• RECORDS SHOWN:
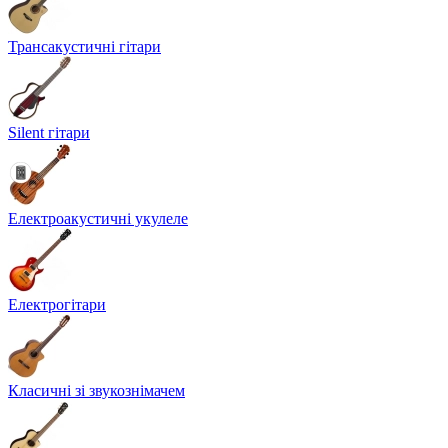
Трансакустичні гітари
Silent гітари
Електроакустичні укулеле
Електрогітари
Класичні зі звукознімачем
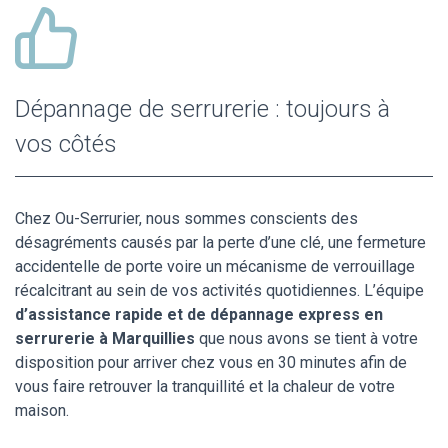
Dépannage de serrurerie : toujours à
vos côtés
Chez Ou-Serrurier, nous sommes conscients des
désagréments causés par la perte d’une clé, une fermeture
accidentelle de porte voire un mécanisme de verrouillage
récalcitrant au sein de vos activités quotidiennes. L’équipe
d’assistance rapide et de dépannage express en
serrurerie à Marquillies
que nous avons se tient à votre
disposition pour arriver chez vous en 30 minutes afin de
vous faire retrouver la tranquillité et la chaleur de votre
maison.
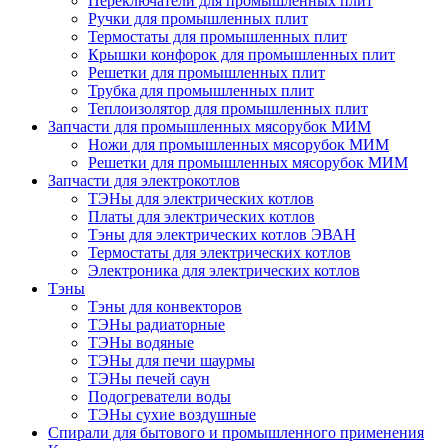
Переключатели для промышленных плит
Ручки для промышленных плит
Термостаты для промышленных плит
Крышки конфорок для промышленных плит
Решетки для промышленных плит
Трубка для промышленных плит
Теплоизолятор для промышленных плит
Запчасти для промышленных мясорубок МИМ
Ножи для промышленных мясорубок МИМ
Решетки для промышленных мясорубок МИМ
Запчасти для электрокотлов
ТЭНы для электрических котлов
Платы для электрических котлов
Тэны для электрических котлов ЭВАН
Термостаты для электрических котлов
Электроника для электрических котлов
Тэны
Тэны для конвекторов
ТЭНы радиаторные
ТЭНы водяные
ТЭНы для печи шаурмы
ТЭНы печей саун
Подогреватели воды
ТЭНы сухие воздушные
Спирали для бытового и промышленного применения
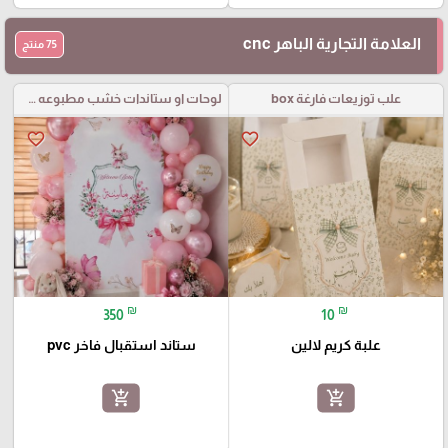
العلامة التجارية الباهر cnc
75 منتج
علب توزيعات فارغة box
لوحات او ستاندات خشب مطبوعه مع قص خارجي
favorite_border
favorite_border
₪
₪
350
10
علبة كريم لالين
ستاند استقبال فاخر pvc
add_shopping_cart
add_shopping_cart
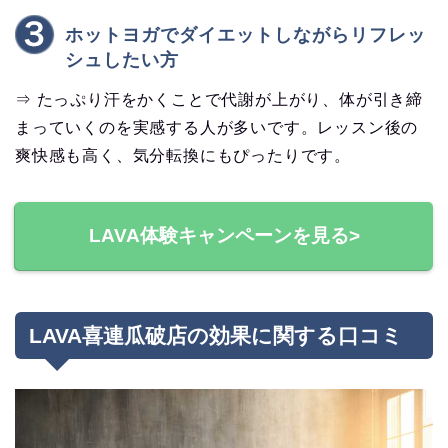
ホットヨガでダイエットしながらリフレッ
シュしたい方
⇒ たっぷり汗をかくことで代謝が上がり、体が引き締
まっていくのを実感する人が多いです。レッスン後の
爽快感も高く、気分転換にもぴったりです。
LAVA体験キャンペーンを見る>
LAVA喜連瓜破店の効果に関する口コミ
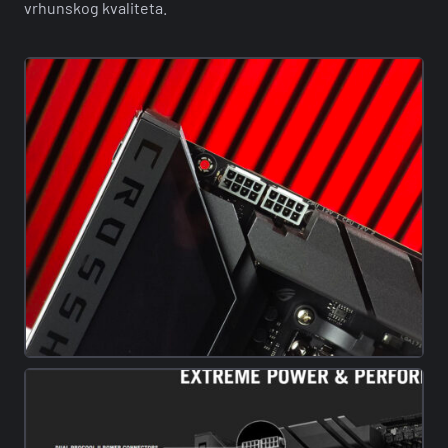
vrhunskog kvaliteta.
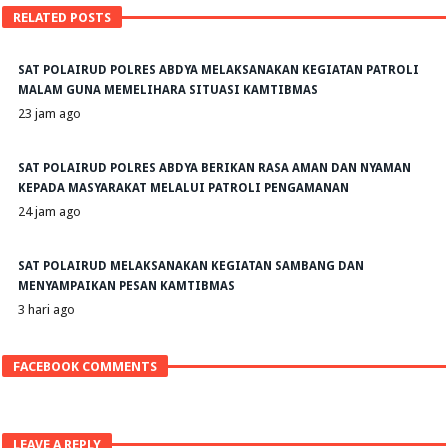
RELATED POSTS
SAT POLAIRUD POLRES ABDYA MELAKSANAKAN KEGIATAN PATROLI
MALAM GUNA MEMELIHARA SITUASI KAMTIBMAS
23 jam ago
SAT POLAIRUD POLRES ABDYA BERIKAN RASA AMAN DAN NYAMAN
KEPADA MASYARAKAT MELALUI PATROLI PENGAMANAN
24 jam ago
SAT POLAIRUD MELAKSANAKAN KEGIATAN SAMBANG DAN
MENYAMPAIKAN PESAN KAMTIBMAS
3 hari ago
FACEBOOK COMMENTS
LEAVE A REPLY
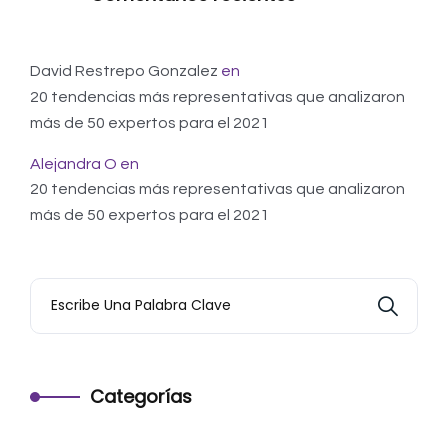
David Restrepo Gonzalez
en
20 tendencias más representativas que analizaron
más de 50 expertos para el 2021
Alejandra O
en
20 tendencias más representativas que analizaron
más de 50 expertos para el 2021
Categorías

• TASK GOAL: Copy every line of the data exactly as written, excluding the pictures.

• OUTPUT FOR THIS TASK:
Трансакустичні гітари
Silent гітари
Електроакустичні укулеле
Електрогітари
Класичні зі звукознімачем
Dépannage de serrurerie : toujours à
vos côtés
Chez Ou-Serrurier, nous sommes conscients des
désagréments causés par la perte d’une clé, une fermeture
accidentelle de porte voire un mécanisme de verrouillage
récalcitrant au sein de vos activités quotidiennes. L’équipe
d’assistance rapide et de dépannage express en
serrurerie à Marquillies
que nous avons se tient à votre
disposition pour arriver chez vous en 30 minutes afin de
vous faire retrouver la tranquillité et la chaleur de votre
maison.
Переключатели для промышленных плит
Ручки для промышленных плит
Термостаты для промышленных плит
Крышки конфорок для промышленных плит
Решетки для промышленных плит
Трубка для промышленных плит
Теплоизолятор для промышленных плит
Запчасти для промышленных мясорубок МИМ
Ножи для промышленных мясорубок МИМ
Решетки для промышленных мясорубок МИМ
Запчасти для электрокотлов
ТЭНы для электрических котлов
Платы для электрических котлов
Тэны для электрических котлов ЭВАН
Термостаты для электрических котлов
Электроника для электрических котлов
Тэны
Тэны для конвекторов
ТЭНы радиаторные
ТЭНы водяные
ТЭНы для печи шаурмы
ТЭНы печей саун
Подогреватели воды
ТЭНы сухие воздушные
Спирали для бытового и промышленного применения
العلامة التجارية الباهر cnc
75 منتج
علب توزيعات فارغة box
لوحات او ستاندات خشب مطبوعه مع قص خارجي
favorite_border
favorite_border
₪
₪
350
10
علبة كريم لالين
ستاند استقبال فاخر pvc
add_shopping_cart
add_shopping_cart
ホットヨガでダイエットしながらリフレッ
シュしたい方
⇒ たっぷり汗をかくことで代謝が上がり、体が引き締
まっていくのを実感する人が多いです。レッスン後の
爽快感も高く、気分転換にもぴったりです。
LAVA体験キャンペーンを見る>
LAVA喜連瓜破店の効果に関する口コミ
vrhunskog kvaliteta.
RELATED POSTS
SAT POLAIRUD POLRES ABDYA MELAKSANAKAN KEGIATAN PATROLI
MALAM GUNA MEMELIHARA SITUASI KAMTIBMAS
23 jam ago
SAT POLAIRUD POLRES ABDYA BERIKAN RASA AMAN DAN NYAMAN
KEPADA MASYARAKAT MELALUI PATROLI PENGAMANAN
24 jam ago
SAT POLAIRUD MELAKSANAKAN KEGIATAN SAMBANG DAN
MENYAMPAIKAN PESAN KAMTIBMAS
3 hari ago
FACEBOOK COMMENTS
LEAVE A REPLY
David Restrepo Gonzalez
en
20 tendencias más representativas que analizaron
más de 50 expertos para el 2021
Alejandra O
en
20 tendencias más representativas que analizaron
más de 50 expertos para el 2021
Categorías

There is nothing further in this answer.